Pas de temps à perdre, cependant, le film se jette rapidement à l’eau, à l’image d’Alexis (Félix Lefebvre) et de sa sensibilité juvénile. S’il ne s’agit pas de brosser avec désarroi la classe marginale qu’on lui associe, le jeune homme reste humble dans cette partition qui ne regarde que les adultes. Son seul désir révèle par conséquent des caresses, provenant à la fois de la brise, du soleil et de la vitalité de David (Benjamin Voisin). Leur rencontre est toute aussi singulière qu’après avoir lancé une bouteille à la mer. Et en l’occurrence, la bouteille c’est bien sûr Alexis. Il s’engage dès l’ouverture, sur une voix-off qui porte des souvenirs douloureux et un message rempli de suspense, que Ozon parviendra à maintenir dans sa mise en scène, du moins un certain temps. Sa force réside plutôt dans la verticalité des émotions. Le premier amour ne fait donc pas d’exceptions et tout le récit s’articule dans ces moments d’égarements, en relation directe avec les généralités de la mort. Le ton est sans doute marqué par du macabre, mais les personnages eux, ne s’arrêtent surtout pas de danser.

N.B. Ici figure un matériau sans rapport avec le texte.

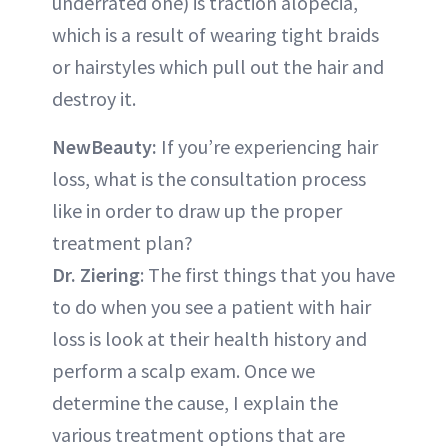
underrated one) is traction alopecia,
which is a result of wearing tight braids
or hairstyles which pull out the hair and
destroy it.
NewBeauty:
If you’re experiencing hair
loss, what is the consultation process
like in order to draw up the proper
treatment plan?
Dr. Ziering
: The first things that you have
to do when you see a patient with hair
loss is look at their health history and
perform a scalp exam. Once we
determine the cause, I explain the
various treatment options that are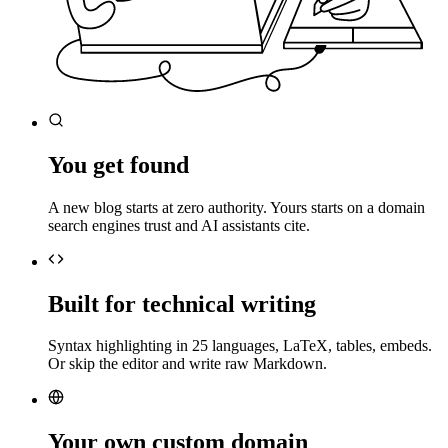
You get found
A new blog starts at zero authority. Yours starts on a domain
search engines trust and AI assistants cite.
Built for technical writing
Syntax highlighting in 25 languages, LaTeX, tables, embeds.
Or skip the editor and write raw Markdown.
Your own custom domain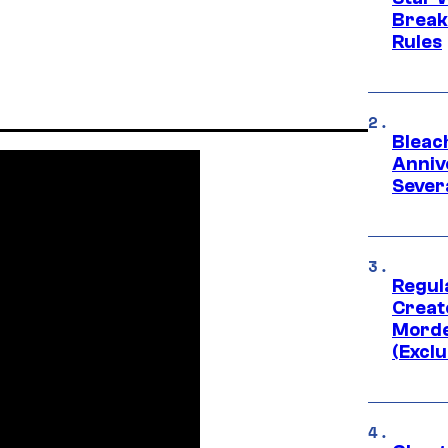
Break
Rules
Bleach
Anniv
Sever
Regul
Creato
Morde
(Exclu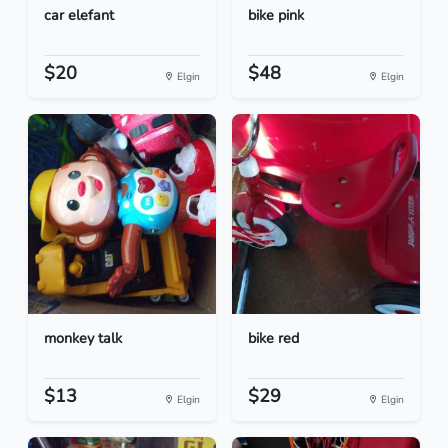
car elefant
bike pink
$20
$48
Elgin
Elgin
monkey talk
bike red
$13
$29
Elgin
Elgin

Mais au lieu d’évoquer le couple ou le duo, la narration campe derrière l’esprit d’un Alexis qui n’est pas encore prêt à s’ouvrir à son monde et qui n’est pas encore prêt à souffrir dans celui de de David. Cette passion, à la fois fraternelle et amoureuse, n’est qu’éphémère. En redoutant le non-sens de l’éternité, il reste tourmenté par un désir de réconciliation, mais également d’émancipation envers celui qui l’a sauvé et qui l’a libéré à son tour de cette stase, commune à cette période brumeuse, où nous finissons par céder à l’ivresse des passions. L’intention est bien présente, mais manque néanmoins d’aplomb dans sa démarche. Des personnages secondaires se greffent à peine à une aventure, qui privilégie la lumière à ceux qui contribuent à l’ascension émotionnelle du héros. Il n’est pourtant en rien mal entouré. Ce point aurait simplement dû permettre un développement plus pertinent, notamment dans les conflits avec un David, qui ne trouvent pas assez de force pour renouveler ses enjeux. Cette fébrilité a de quoi laisser perplexe, de même qu’un sentiment de déjà-vu, sans doute très mal amené ou mal interprété dans son épilogue.
Toutefois, « Eté 85 » réunit magnifiquement deux âmes, qui se partagent une scène de danse funèbre. Une danse qui anticipe évidemment le regard que le spectateur porte sur ces derniers, en déphasage avec leur jeu de jambes ou encore avec la mélodie que chacun préfère adopter. Ce pivot, qui rappelle évidemment « La Boum », s’accroche à cette envie de lâcher prise, dans une relation qui ne cesse de se balancer dans tous les sens, avec violence et une rationalité tranchante. Mais plus l’on avance, plus le film grille ses cartes et des possibilités de reconstituer l’intimité. Nous avons à faire à un deuil honorable, mais qui trébuche un peu trop dans la facilité de ne pas nous laisser accompagner le vertige des protagonistes au-delà d’une tombe ou d’une porte.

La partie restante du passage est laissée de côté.